The Original Montreal Screwjob – Strangler Lewis vs Henri Deglane

Hamish Woodward

When you hear the words “Montreal Screwjob”, a few words come to mind.

Bret Hart, Shawn Michaels, Vince McMahon and Earl Hebner spring to mind. Mr McMahon screwing Bret Hart out of the WWF Championship. But did you know this wasn’t the first screwjob to happen in Montreal. There was an original Montreal Screwjob!

The original Montreal Screwjob took place in 1931, in a feud between Ed “Strangler” Lewis and Paul Bowser.

The Montreal Screwjob In 1997 was inspired by something over 40-years earlier.

It was a tale of one promoter screwing another, and then him screwing back. Whether it was a shoot or a work is debated even today, and historians still have not reached a consensus.

The story of the original Montreal Screwjob starts with Paul Bowser in 1930.

The Original Montreal Screwjob

Paul Bowser, Ed Lewis and Ed Don George

Paul Bowser created the AWA in 1930.

Paul Bowser was a professional wrestling promoter, who was allied with Ed “Strangler” Lewis and Billy Sandow in Boston.

He created the American Wrestling Association (AWA) in 1930. This is not to be confused by the AWA, the Verne Gagne owned promotion which was formed in 1961.

Bowser recruited a amateur wrestler by the name of Ed Don George to be one of his main stars. George had finished fourth in the 1928 Olympics in the Heavyweight class of Wrestling.

A rare photo of Ed Don George.

This gave him an air of legitimacy, which was a huge aspect of wrestling in the early days. With the perception that the fights were real, being a Olympic wrestler made sure you were one of the toughest guys in the business.

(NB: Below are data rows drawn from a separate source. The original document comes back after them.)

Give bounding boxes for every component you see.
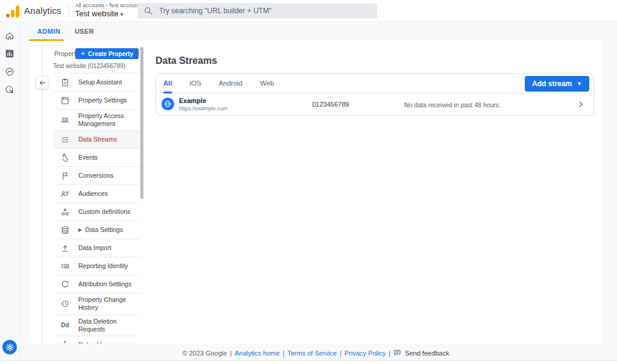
people-icon bbox=[60, 115, 70, 125]
app-name: Analytics bbox=[24, 5, 61, 16]
create-property-button[interactable]: + Create Property bbox=[75, 48, 139, 59]
stream-name: Example bbox=[179, 97, 206, 104]
footer-link-terms-of-service[interactable]: Terms of Service bbox=[287, 350, 337, 357]
chevron-down-icon: ▾ bbox=[120, 11, 123, 17]
property-menu: Setup AssistantProperty SettingsProperty… bbox=[53, 73, 140, 344]
menu-item-property-settings[interactable]: Property Settings bbox=[53, 91, 140, 109]
search-bar[interactable] bbox=[137, 3, 377, 19]
menu-item-label: Data Deletion Requests bbox=[78, 315, 137, 336]
search-icon bbox=[143, 6, 153, 16]
menu-item-reporting-identity[interactable]: Reporting Identity bbox=[53, 257, 140, 275]
menu-item-label: Audiences bbox=[78, 187, 108, 200]
dropdown-caret-icon: ▼ bbox=[577, 81, 582, 87]
bottom-edge bbox=[0, 360, 617, 364]
menu-item-label: Property Change History bbox=[78, 293, 137, 314]
menu-item-label: Attribution Settings bbox=[78, 278, 131, 290]
footer-separator: | bbox=[230, 350, 232, 357]
footer-link-privacy-policy[interactable]: Privacy Policy bbox=[345, 350, 386, 357]
footer-link-analytics-home[interactable]: Analytics home bbox=[235, 350, 280, 357]
menu-item-custom-definitions[interactable]: Custom definitions bbox=[53, 202, 140, 221]
stream-row[interactable]: Example https://example.com 0123456789 N… bbox=[156, 94, 594, 116]
attribution-icon bbox=[60, 280, 70, 289]
admin-panel: Property + Create Property Test website … bbox=[29, 41, 603, 344]
menu-item-data-settings[interactable]: ▶Data Settings bbox=[53, 221, 140, 239]
footer: © 2023 Google |Analytics home|Terms of S… bbox=[14, 349, 617, 357]
stream-id: 0123456789 bbox=[312, 101, 349, 108]
menu-item-data-deletion-requests[interactable]: DdData Deletion Requests bbox=[53, 315, 140, 336]
advertising-icon[interactable] bbox=[4, 84, 15, 95]
footer-links: |Analytics home|Terms of Service|Privacy… bbox=[230, 350, 390, 357]
debug-icon bbox=[60, 340, 70, 344]
menu-item-property-access-management[interactable]: Property Access Management bbox=[53, 109, 140, 130]
menu-item-data-import[interactable]: Data Import bbox=[53, 239, 140, 257]
collapse-column-button[interactable] bbox=[36, 76, 49, 89]
logo-bar-small bbox=[11, 10, 14, 17]
menu-item-label: Conversions bbox=[78, 169, 113, 182]
menu-item-label: DebugView bbox=[78, 339, 111, 344]
menu-item-label: Reporting Identity bbox=[78, 260, 128, 272]
shapes-icon bbox=[60, 207, 70, 217]
menu-item-audiences[interactable]: Audiences bbox=[53, 184, 140, 202]
account-property-switcher[interactable]: All accounts›Test account Test website▾ bbox=[75, 3, 139, 18]
menu-item-setup-assistant[interactable]: Setup Assistant bbox=[53, 73, 140, 91]
clipboard-check-icon bbox=[60, 78, 70, 87]
stream-status: No data received in past 48 hours. bbox=[404, 101, 501, 108]
logo-bar-tall bbox=[16, 5, 19, 17]
top-app-bar: Analytics All accounts›Test account Test… bbox=[0, 0, 617, 22]
stream-tab-android[interactable]: Android bbox=[219, 74, 243, 93]
menu-item-attribution-settings[interactable]: Attribution Settings bbox=[53, 275, 140, 293]
explore-icon[interactable] bbox=[4, 66, 15, 77]
feedback-icon bbox=[393, 349, 401, 357]
window-icon bbox=[60, 96, 70, 105]
logo-dot bbox=[6, 14, 10, 17]
menu-item-label: Data Import bbox=[78, 242, 111, 254]
history-icon bbox=[60, 299, 70, 309]
menu-item-label: Data Settings bbox=[85, 224, 123, 236]
menu-item-label: Property Settings bbox=[78, 94, 127, 107]
tab-user[interactable]: USER bbox=[75, 22, 94, 41]
menu-item-label: Data Streams bbox=[78, 133, 117, 146]
home-icon[interactable] bbox=[4, 30, 15, 41]
expand-caret-icon: ▶ bbox=[78, 227, 82, 233]
breadcrumb-separator-icon: › bbox=[105, 2, 107, 8]
stream-tab-web[interactable]: Web bbox=[260, 74, 274, 93]
chevron-right-icon[interactable] bbox=[577, 100, 585, 108]
identity-icon bbox=[60, 262, 70, 271]
menu-item-debugview[interactable]: DebugView bbox=[53, 336, 140, 344]
menu-item-label: Setup Assistant bbox=[78, 76, 122, 89]
reports-icon[interactable] bbox=[4, 48, 15, 59]
breadcrumb-account[interactable]: All accounts bbox=[75, 2, 105, 8]
feedback-label: Send feedback bbox=[405, 350, 449, 357]
footer-copyright: © 2023 Google bbox=[183, 350, 227, 357]
breadcrumb-subaccount[interactable]: Test account bbox=[108, 2, 139, 8]
menu-item-label: Property Access Management bbox=[78, 110, 137, 130]
menu-scrollbar[interactable] bbox=[140, 47, 143, 199]
analytics-logo-icon[interactable] bbox=[6, 4, 19, 17]
footer-separator: | bbox=[283, 350, 284, 357]
flag-icon bbox=[60, 171, 70, 181]
stream-url: https://example.com bbox=[179, 105, 228, 111]
data-streams-card: AlliOSAndroidWeb Add stream ▼ Example ht… bbox=[155, 73, 594, 116]
database-icon bbox=[60, 225, 70, 235]
admin-user-tabs: ADMIN USER bbox=[0, 22, 617, 41]
tab-admin[interactable]: ADMIN bbox=[37, 22, 60, 41]
dd-text-icon: Dd bbox=[60, 321, 70, 330]
menu-item-label: Events bbox=[78, 151, 98, 164]
menu-item-data-streams[interactable]: Data Streams bbox=[53, 130, 140, 148]
menu-item-events[interactable]: Events bbox=[53, 148, 140, 166]
search-input[interactable] bbox=[159, 7, 371, 15]
create-property-label: Create Property bbox=[88, 51, 133, 57]
current-property-name[interactable]: Test website bbox=[75, 9, 119, 18]
header-divider bbox=[69, 4, 69, 17]
add-stream-button[interactable]: Add stream ▼ bbox=[525, 76, 589, 92]
selected-property: Test website (0123456789) bbox=[53, 63, 125, 69]
menu-item-conversions[interactable]: Conversions bbox=[53, 166, 140, 184]
streams-icon bbox=[60, 135, 70, 145]
stream-tab-all[interactable]: All bbox=[163, 74, 172, 93]
touch-icon bbox=[60, 153, 70, 163]
send-feedback-button[interactable]: Send feedback bbox=[393, 349, 449, 357]
menu-item-property-change-history[interactable]: Property Change History bbox=[53, 293, 140, 314]
plus-icon: + bbox=[81, 49, 85, 58]
breadcrumb: All accounts›Test account bbox=[75, 3, 139, 9]
stream-tab-ios[interactable]: iOS bbox=[190, 74, 201, 93]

Ed Don George began his professional wrestling training shortly after returning from the Olympics.

He soon became a huge star of Bowser’s AWA, winning the AWA World Heavyweight Championship. He beat Gus Sonnerberg for the championship on December 10th, 1930, just two years into his professional career.

As one of the most recognizable sports stars of the 1920s, felt cheated. He felt that he was meant to be the man to beat Sonnerberg, and felt betrayed that he and partner Billy Sandow had been left out of the decision-making of the Championship.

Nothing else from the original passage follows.